Alman işgali altındaki dönemin Yugoslavya ‘ sındaysa iyice azgınlaşan Sırp Çetnikler , Alman askerlerinin desteğiyle Bosna ‘ da katliam yaparak yüz binlerce Müslümanı vahşice öldürür . İşkenceler , sorgusuz sualsiz tutuklamalar , bağımsızlık ve rejim değişiklikleri derken Aliya İzzetbegoviç , yaşadığı topraklardaki sıkıntılara kayıtsız kalamaz . En vazgeçilmez değerleriyse sahip olduğu tertemiz inancı ve özgürlüğüdür .
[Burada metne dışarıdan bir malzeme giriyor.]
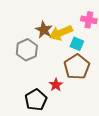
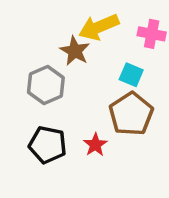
yellow arrow: (61, 33) -> (99, 27), moved
black pentagon: (36, 100) -> (48, 145), moved, turned -30

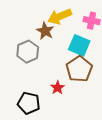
cyan square: (131, 75) -> (79, 45), size x1.5
black pentagon: (48, 145) -> (29, 103), moved

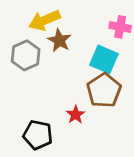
yellow arrow: (60, 16) -> (45, 20), moved
gray hexagon: (28, 52) -> (26, 55), moved

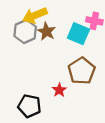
gray hexagon: (26, 55) -> (25, 31), moved
cyan square: (104, 59) -> (78, 34), moved

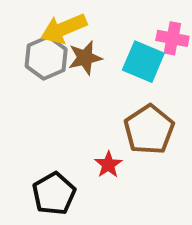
brown star: (46, 31) -> (85, 58), turned 30
black pentagon: (29, 106) -> (54, 194), turned 30

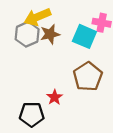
red star: (108, 165) -> (55, 97), moved
black pentagon: (54, 194) -> (32, 114), turned 30

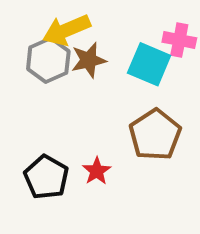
black pentagon: (32, 114) -> (46, 177), moved, turned 30

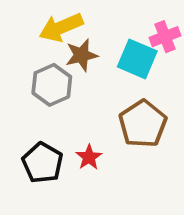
pink cross: (179, 40) -> (165, 37), turned -32
gray hexagon: (48, 60) -> (52, 85), moved

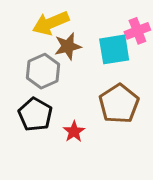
cyan square: (137, 59) -> (114, 49), turned -32
black pentagon: (43, 163) -> (35, 114), moved

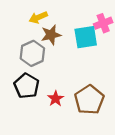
yellow arrow: (51, 23) -> (38, 17), size x0.7
brown pentagon: (119, 104) -> (89, 100), moved

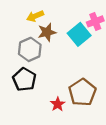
cyan square: (86, 37) -> (79, 34), turned -30
red star: (56, 99) -> (58, 104), moved

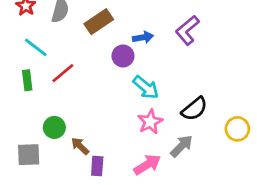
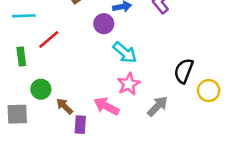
cyan line: (36, 47) -> (24, 16), turned -40
green rectangle: (27, 80) -> (21, 56), moved
black semicircle: (194, 109) -> (184, 71), moved, turned 150
pink arrow: (147, 165) -> (106, 106), moved, turned -120

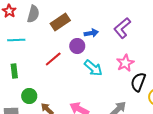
red line: (49, 39) -> (53, 59), moved
pink star: (129, 84) -> (125, 63), moved

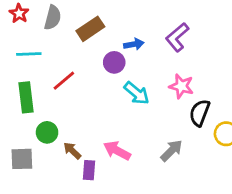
red line: (53, 59) -> (64, 81), moved
pink star: (125, 63) -> (181, 86), turned -30
green rectangle: (14, 71) -> (26, 97), size x1.5

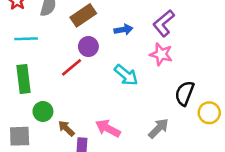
purple circle: (114, 62) -> (88, 47), moved
red line: (64, 81) -> (72, 67), moved
pink star: (181, 86) -> (161, 54), moved

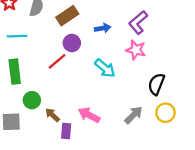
yellow circle: (209, 113) -> (165, 113), moved

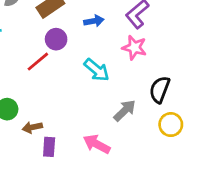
brown arrow: (52, 115) -> (32, 127), turned -56
pink arrow: (89, 115) -> (97, 144), moved
gray arrow: (134, 115) -> (125, 111), moved

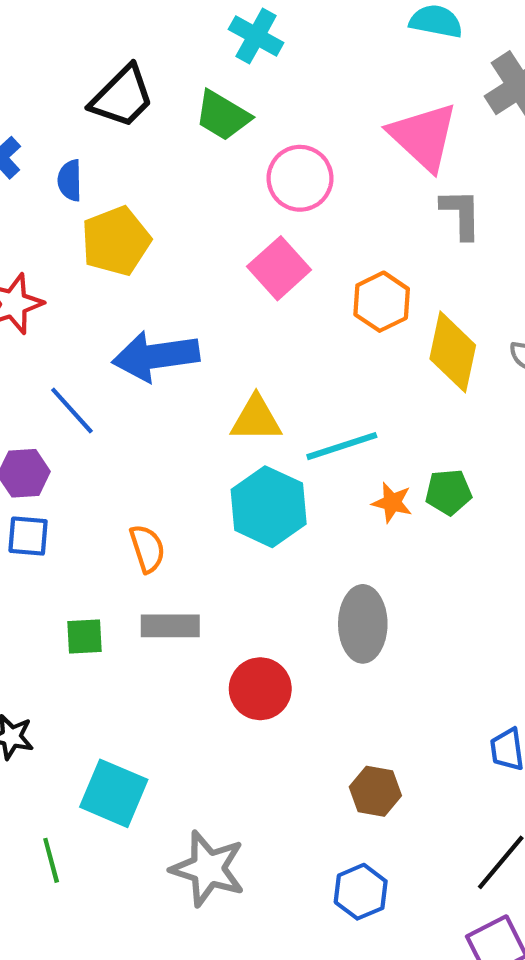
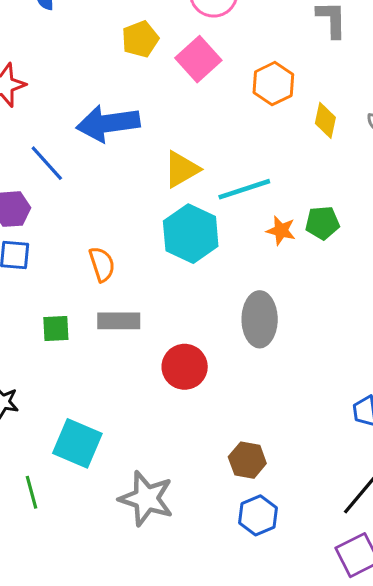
yellow pentagon: (116, 241) -> (140, 39), moved, size x0.7
yellow diamond: (453, 352) -> (325, 120), size x0.6
yellow triangle: (256, 419) -> (182, 169), turned -30
brown hexagon: (375, 791) -> (247, 460), moved

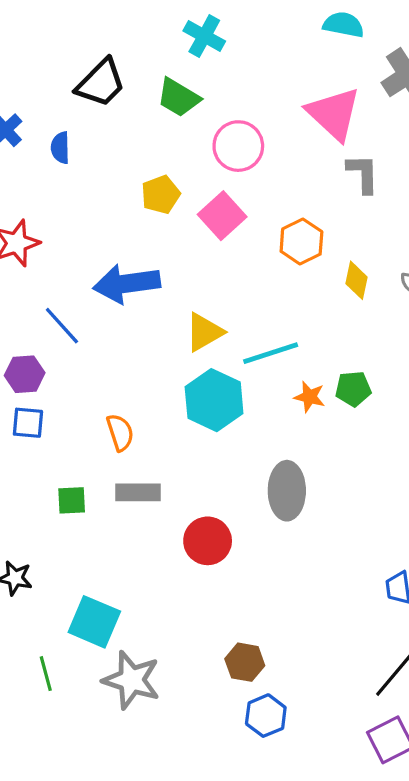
brown hexagon: (247, 460) -> (245, 662), moved
gray star: (146, 498) -> (132, 680), moved
blue hexagon: (258, 515) -> (266, 716), moved

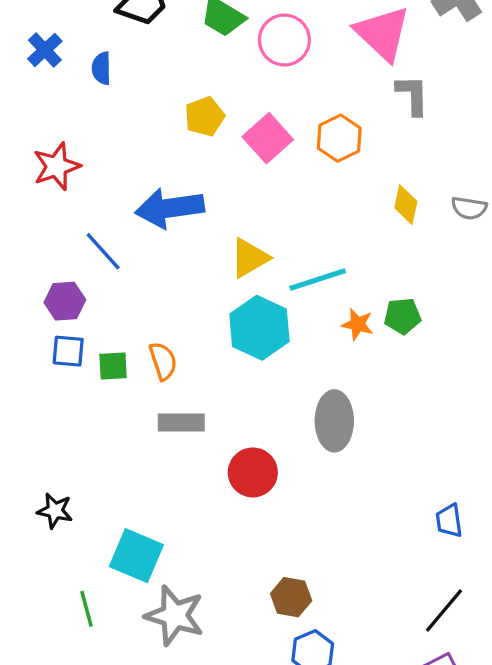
pink circle: (238, 146) -> (284, 40), moved
orange hexagon: (301, 242) -> (339, 138), moved
green square: (72, 500) -> (113, 366), moved

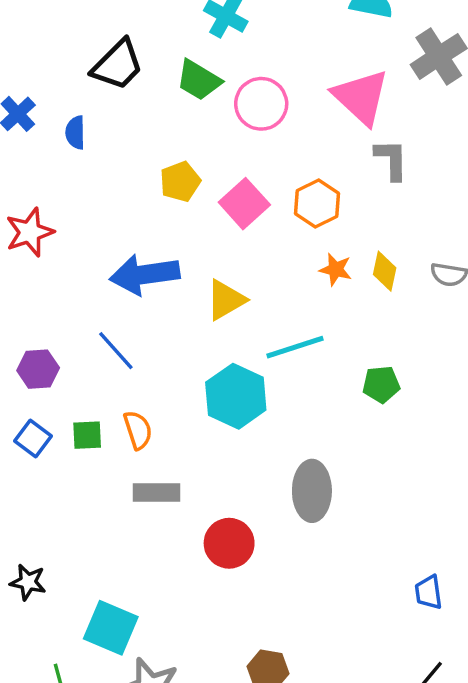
blue line: (103, 251) -> (116, 351), moved
yellow triangle: (249, 258) -> (226, 300), moved
orange star: (358, 324) -> (336, 269), moved
blue square: (68, 351) -> (33, 438), moved, turned 32

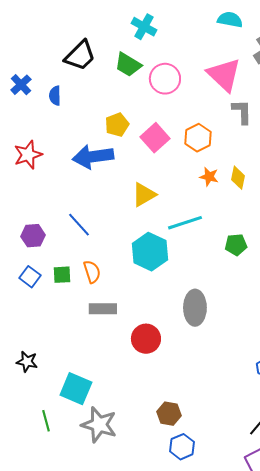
blue arrow: (145, 275) -> (93, 157), moved

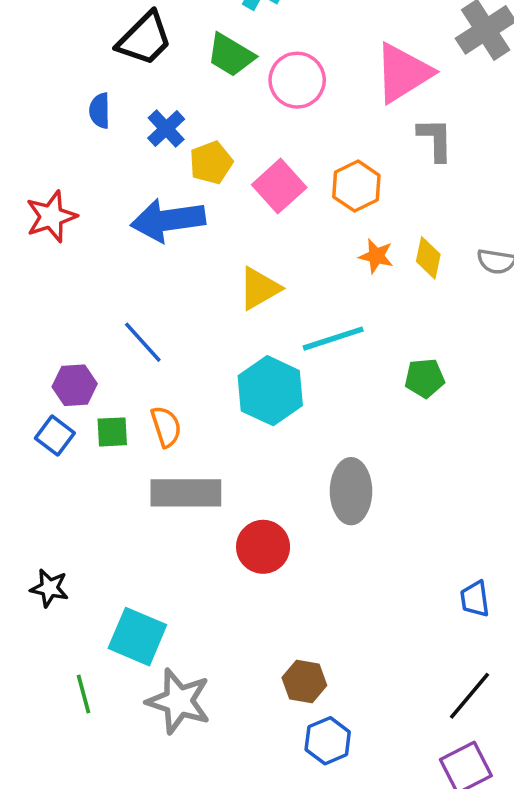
pink triangle: (224, 75) -> (403, 73), turned 45
blue cross: (21, 85) -> (166, 129), moved
purple hexagon: (33, 236) -> (75, 385), moved
gray rectangle: (103, 309) -> (186, 493), size x1.4

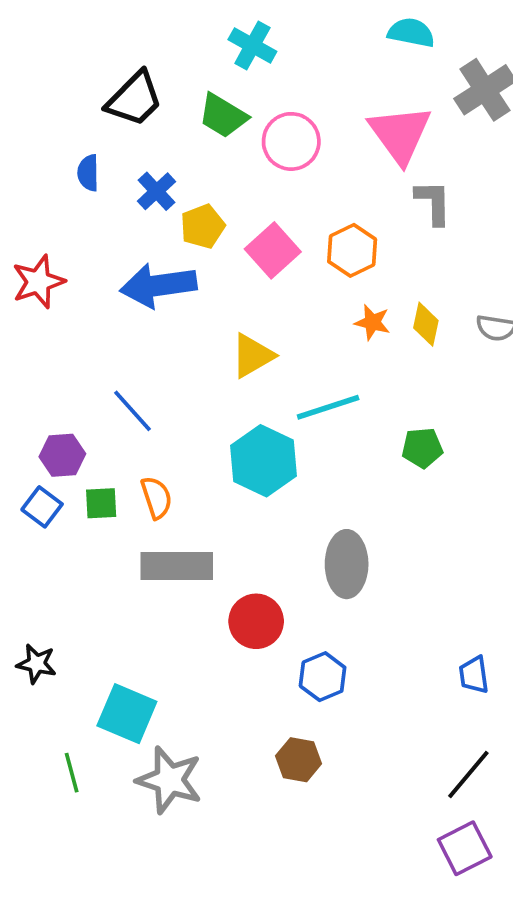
pink triangle: (403, 73) -> (400, 134), turned -34
blue hexagon: (328, 741) -> (323, 677), moved

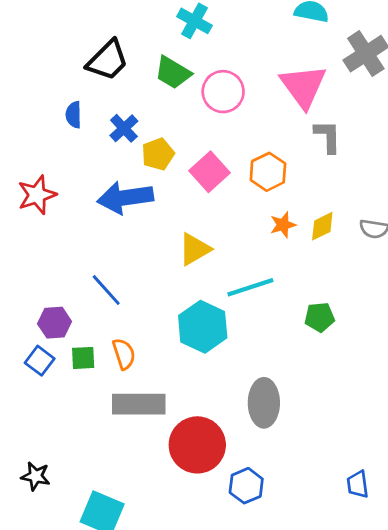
orange star: (372, 322) -> (283, 225), turned -30
yellow diamond: (426, 324) -> (322, 226), turned 52
red circle: (256, 621) -> (197, 445), size x1.4

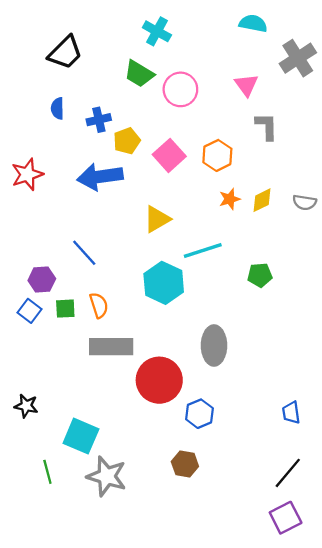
black trapezoid: (108, 60) -> (65, 53), moved
pink triangle: (303, 86) -> (246, 85), size x0.6
blue cross: (124, 128) -> (99, 120), turned 30

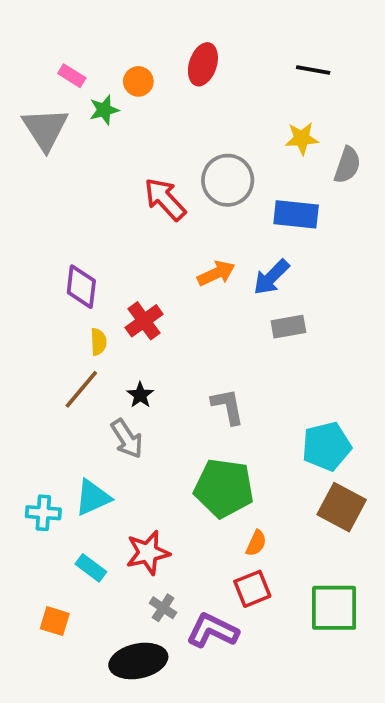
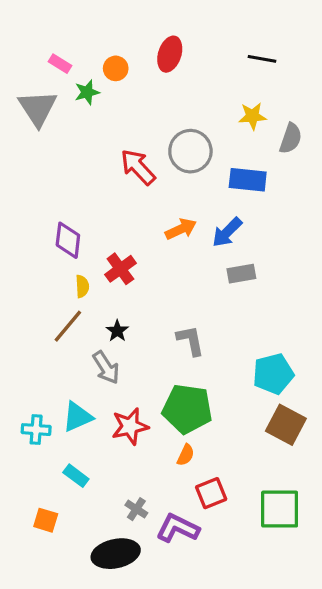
orange semicircle: (256, 543) -> (186, 455), moved
red star: (148, 553) -> (130, 426), moved

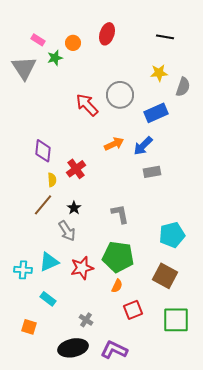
blue rectangle: (248, 180) -> (156, 113), turned -30
brown square: (286, 425) -> (165, 276), moved
purple L-shape: (178, 528) -> (114, 350), moved

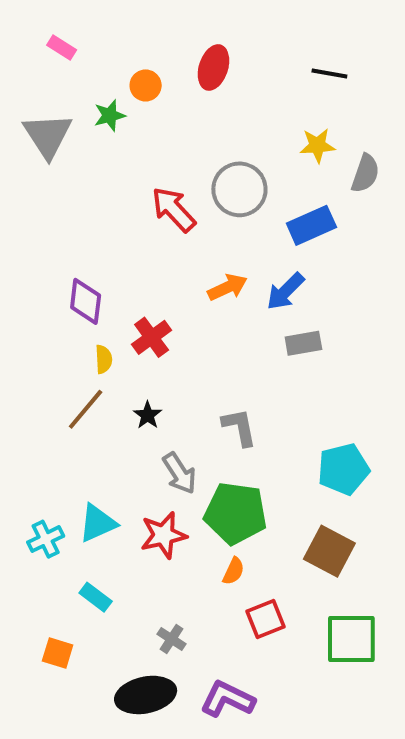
pink rectangle: (38, 40) -> (62, 47), moved
gray arrow: (67, 231) -> (180, 473), moved
cyan cross: (23, 270) -> (46, 539), turned -30

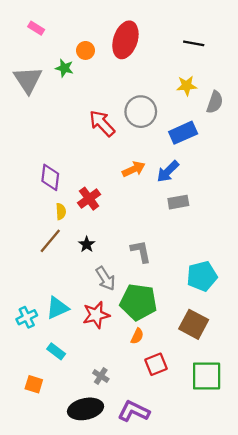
red ellipse: (213, 67) -> (125, 40), size x1.4
green star: (110, 115) -> (64, 68), turned 30

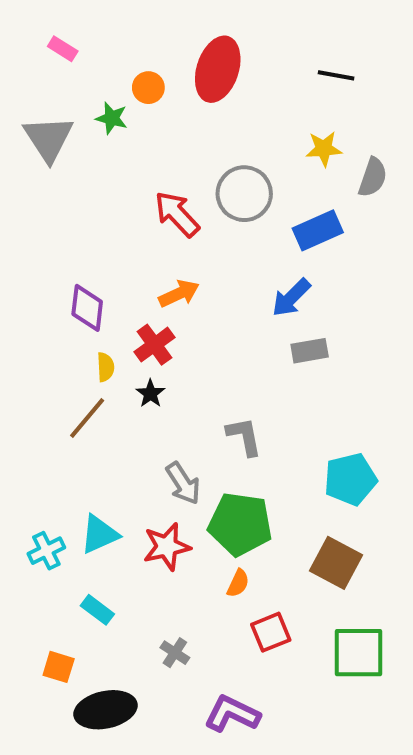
orange arrow: (134, 169) -> (179, 294), moved
black star: (87, 244) -> (150, 394), moved
black ellipse: (86, 409) -> (106, 710), moved

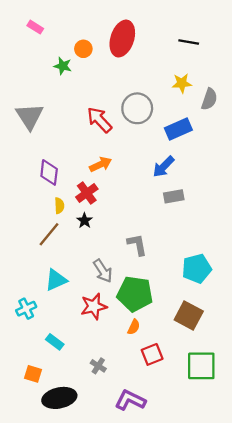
gray triangle: (48, 139) -> (30, 116), moved
cyan triangle: (99, 534) -> (56, 280), moved

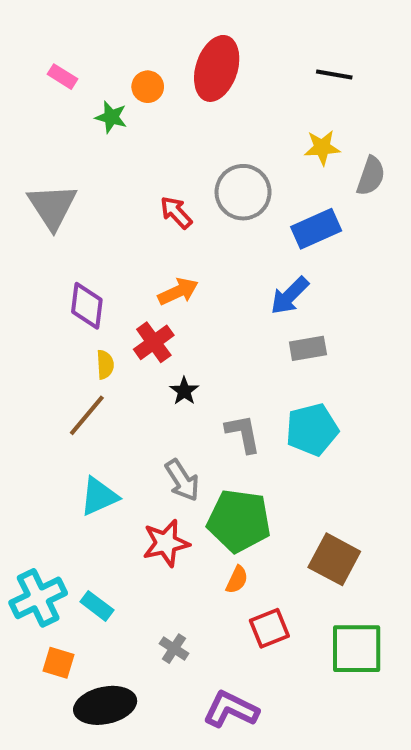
pink rectangle: (35, 27) -> (62, 77), moved
red arrow: (99, 120) -> (176, 212), size x0.7
black star: (85, 221) -> (184, 391), moved
cyan pentagon: (197, 269) -> (312, 430), moved
cyan cross: (26, 309) -> (38, 598), moved, size x1.5

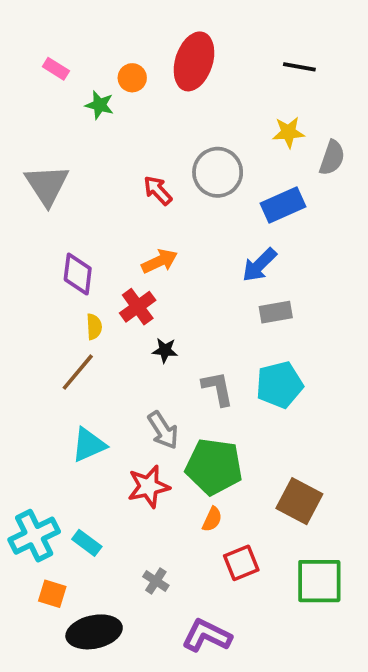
black star: (184, 391) -> (165, 350), turned -30

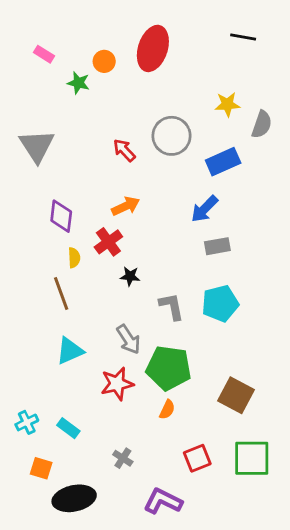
black line: (299, 67) -> (243, 37), moved
brown line: (78, 372) -> (61, 293), turned -60
cyan cross: (34, 536) -> (27, 422), size x0.6
red square: (241, 563) -> (197, 458), moved

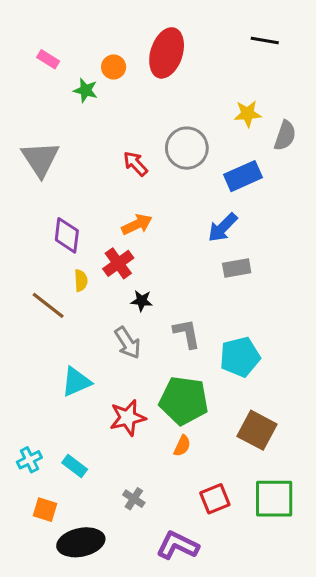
brown line: (61, 293) -> (48, 305), moved, turned -32
cyan pentagon: (220, 303) -> (240, 357), moved
gray arrow: (129, 339) -> (128, 343), moved

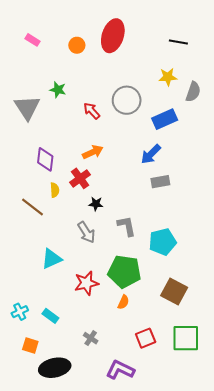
black line: (265, 40) -> (178, 42), moved
green star: (86, 90) -> (58, 90), moved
Ateizme karşıdır , politik İslam’ın savunucusu olduğundan Komünist rejim tarafından sık sık hedef haline gelir . Zorlu hapis yıllarında bile ne inancından ne de Hak savunuculuğundan asla taviz vermez . Aliya 1970 yılında ‘’ İslami Manifesto ‘’ adında bir kitap yayınlar . 1983 ‘ te ise oğlu Bakir İzzetbegoviç babasının makalelerini bir araya toplayarak yine aynı isimle ‘’ İslami Manifesto ‘’ kitabının yayınlanmasını sağlar . İşte bu kitap çok büyük yankı uyandırır . Aliya yine hapis cezasına çarptırılır ve haksız yere mahkum edilir . Müslümanlar O’nun mahkumiyetine sebep olan bu kitabı okuyunca bekledikleri uyanışı yakalar . Yıllar hep mücadeleyle geçip giderken Yugoslavya Sosyalist Federal Cumhuriyeti içinde bağımsızlık hareketleri baş gösterir . Özerk cumhuriyetlerin her biri egemenliklerini ilan eder . 1 Mart 1992 yılında yapılan referandum sonucunda Bosna-Hersek ‘ de bağımsızlığını ilan eder ve ilk cumhurbaşkanları Demokratik Eylem Partisi(SDA)’nin lideri Aliya İzzetbegoviç olur . Sırplarsa tekrar harekete geçmiş ülkeyi kan gölüne çevirmiştir . Müslümanlara yönelik katliam ve zorunlu göç ne dünyadan ne de Avrupa ‘ dan gereken tepkiyi görmez . Sırp vahşetine ülkeler ve coğrafyalar sessiz kalır . Silahları yok savunma araçları yok , Bosna halkı tüm imkansızlıklara rağmen direnmeyi seçerken Bosna-Hersek Cumhurbaşkanı Aliya İzzetbegoviç soykırıma dur demek için önüne konulan Dayton Anlaşması ‘ na (1995) istemeyerek te olsa imza atar . Bu anlaşma ülke topraklarını üç halk arasında (Bosnalı Müslümanlar , Hrıstiyan Hırvatlar ve Sırplar) bölen ve Müslümanların çoğunu oturduğu yerden göçe zorlayan bir anlaşmadır . Aliya İzzetbegoviç , halkının karşı karşıya kaldığı soykırımı önlemek adına zorunlu olarak anlaşmayı imzalamıştır . Bosnalı Müslümanlar dünya devletleri tarafından kendi kaderine terkedilmiş olmalarına rağmen büyük bir mücadele örneği sergilemiş , Aliya ‘ nın önderliğinde direnişi asla bırakmamışlardır . Öyle bir başkomutanları vardır ki son nefesine kadar İslami çizgiden taviz vermeden bağımsızlık ve direnişi haykırmış , halkının bilinçlenmesi için durup dinlenmeden çalışmıştır .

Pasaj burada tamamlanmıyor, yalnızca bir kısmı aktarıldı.